● **Work to be completed**
Repeat the entries below exactly, pictures excluded.
#### Data in this exercise ####
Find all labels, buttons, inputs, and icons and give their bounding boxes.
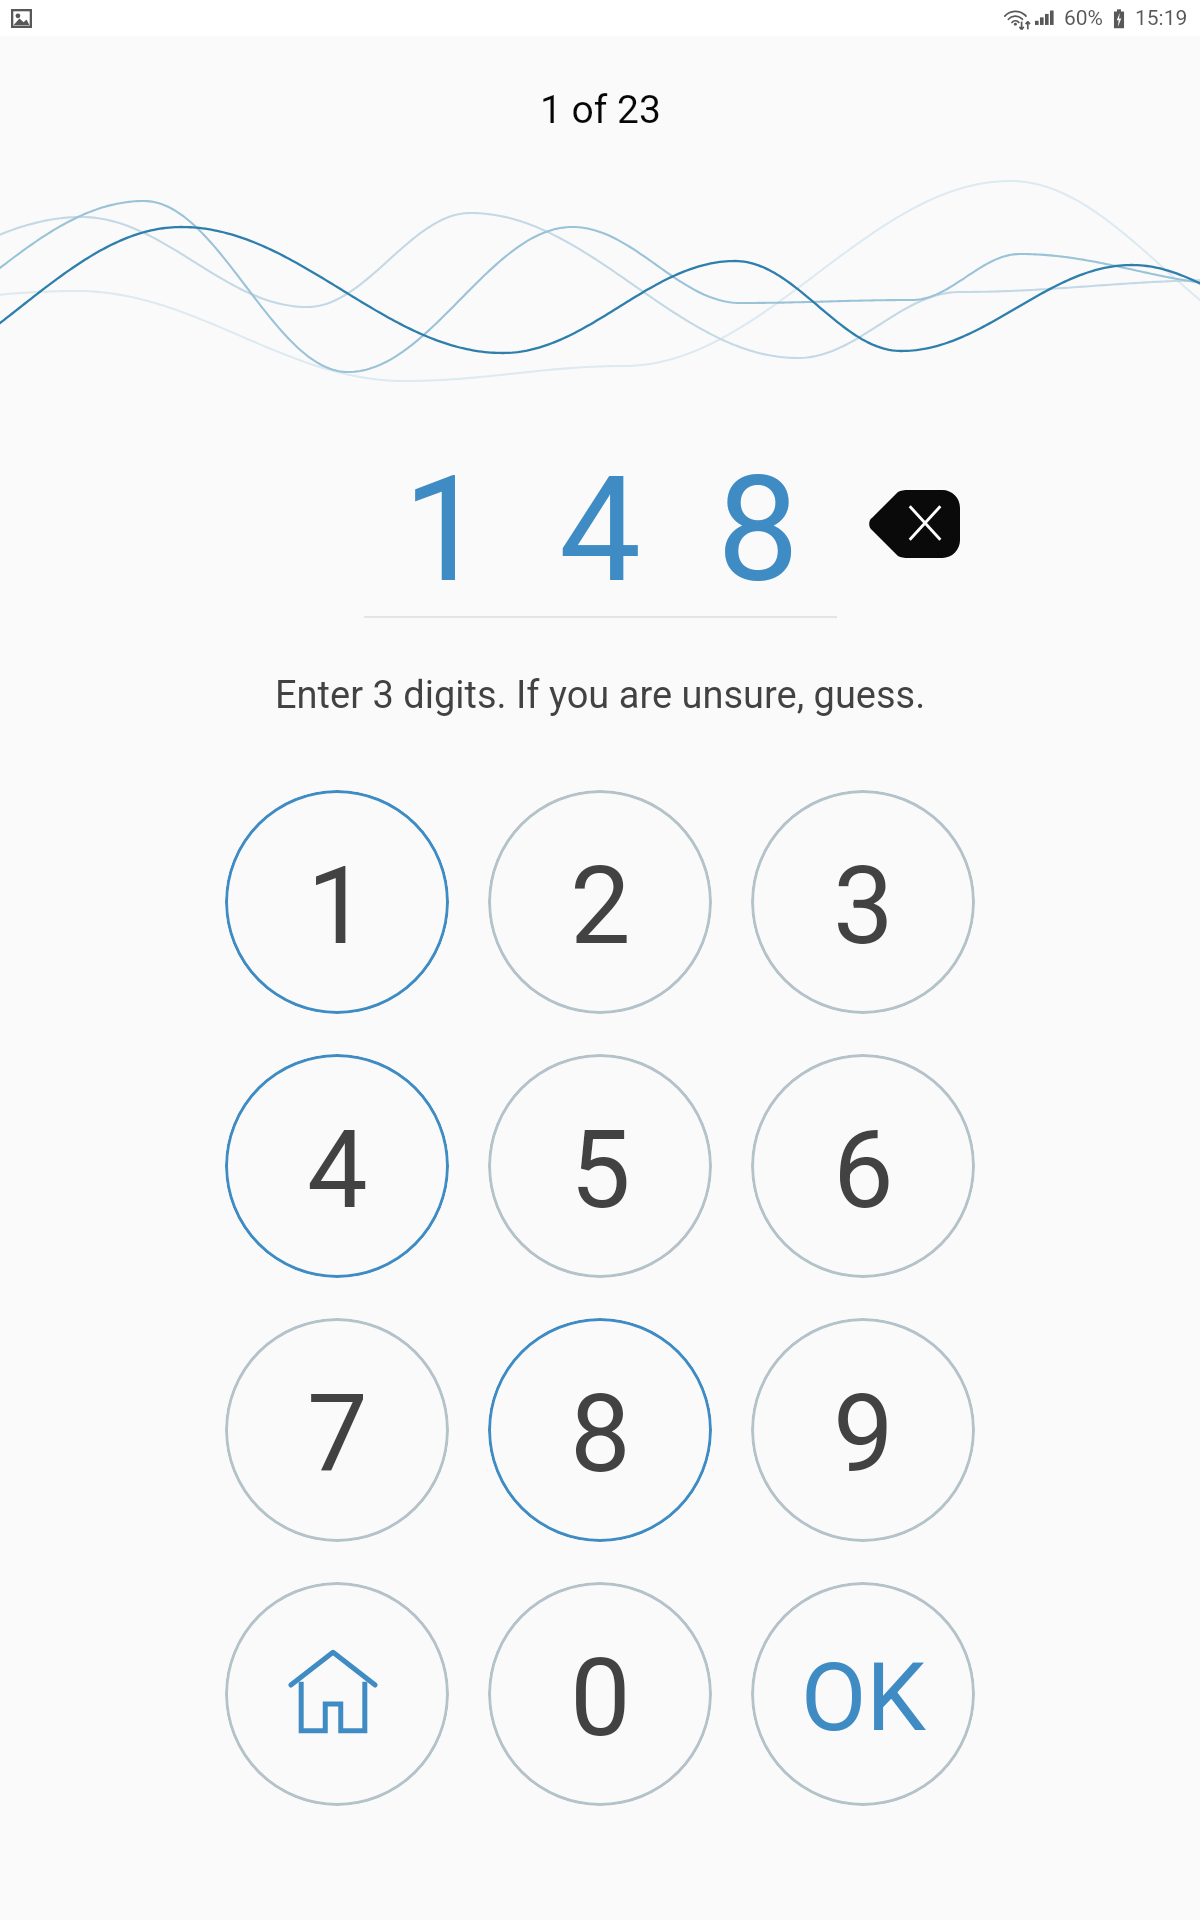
button[interactable]: 7 [225, 1318, 449, 1542]
button[interactable]: Home [225, 1582, 449, 1806]
button[interactable]: 4 [225, 1054, 449, 1278]
staticText: 5 [570, 1107, 631, 1234]
staticText: 1 of 23 [540, 87, 661, 133]
staticText: 8 [570, 1371, 631, 1498]
staticText: 1 [403, 445, 486, 616]
button[interactable]: 2 [488, 790, 712, 1014]
staticText: 15:19 [1135, 6, 1188, 31]
button[interactable]: 8 [488, 1318, 712, 1542]
staticText: 4 [559, 445, 642, 616]
button[interactable]: 0 [488, 1582, 712, 1806]
button[interactable]: OK [751, 1582, 975, 1806]
staticText: 0 [570, 1635, 631, 1762]
staticText: 8 [717, 445, 800, 616]
button[interactable]: 9 [751, 1318, 975, 1542]
staticText: 2 [570, 843, 631, 970]
staticText: 4 [307, 1107, 368, 1234]
other: Screenshot saved [11, 9, 32, 28]
staticText: 6 [833, 1107, 894, 1234]
staticText: OK [801, 1642, 926, 1753]
staticText: 60% [1064, 6, 1103, 31]
staticText: Enter 3 digits. If you are unsure, guess… [275, 673, 926, 718]
button[interactable]: 6 [751, 1054, 975, 1278]
button[interactable]: 5 [488, 1054, 712, 1278]
staticText: 7 [307, 1371, 368, 1498]
staticText: 3 [833, 843, 894, 970]
staticText: 1 [307, 843, 368, 970]
staticText: 9 [833, 1371, 894, 1498]
button[interactable]: Backspace [866, 490, 960, 558]
button[interactable]: 1 [225, 790, 449, 1014]
button[interactable]: 3 [751, 790, 975, 1014]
####
● **Finished exercise**
Find all labels, buttons, inputs, and icons and give their bounding boxes.
button[interactable]: 7 [225, 1318, 449, 1542]
button[interactable]: Home [225, 1582, 449, 1806]
button[interactable]: 4 [225, 1054, 449, 1278]
staticText: 5 [570, 1107, 631, 1234]
staticText: 1 of 23 [540, 87, 661, 133]
staticText: 8 [570, 1371, 631, 1498]
staticText: 1 [403, 445, 486, 616]
button[interactable]: 2 [488, 790, 712, 1014]
staticText: 15:19 [1135, 6, 1188, 31]
button[interactable]: 8 [488, 1318, 712, 1542]
staticText: 4 [559, 445, 642, 616]
button[interactable]: 0 [488, 1582, 712, 1806]
button[interactable]: OK [751, 1582, 975, 1806]
staticText: 0 [570, 1635, 631, 1762]
staticText: 8 [717, 445, 800, 616]
button[interactable]: 9 [751, 1318, 975, 1542]
staticText: 2 [570, 843, 631, 970]
staticText: 4 [307, 1107, 368, 1234]
other: Screenshot saved [11, 9, 32, 28]
staticText: 6 [833, 1107, 894, 1234]
staticText: OK [801, 1642, 926, 1753]
staticText: 60% [1064, 6, 1103, 31]
staticText: Enter 3 digits. If you are unsure, guess… [275, 673, 926, 718]
button[interactable]: 6 [751, 1054, 975, 1278]
button[interactable]: 5 [488, 1054, 712, 1278]
staticText: 7 [307, 1371, 368, 1498]
staticText: 3 [833, 843, 894, 970]
staticText: 1 [307, 843, 368, 970]
staticText: 9 [833, 1371, 894, 1498]
button[interactable]: Backspace [866, 490, 960, 558]
button[interactable]: 1 [225, 790, 449, 1014]
button[interactable]: 3 [751, 790, 975, 1014]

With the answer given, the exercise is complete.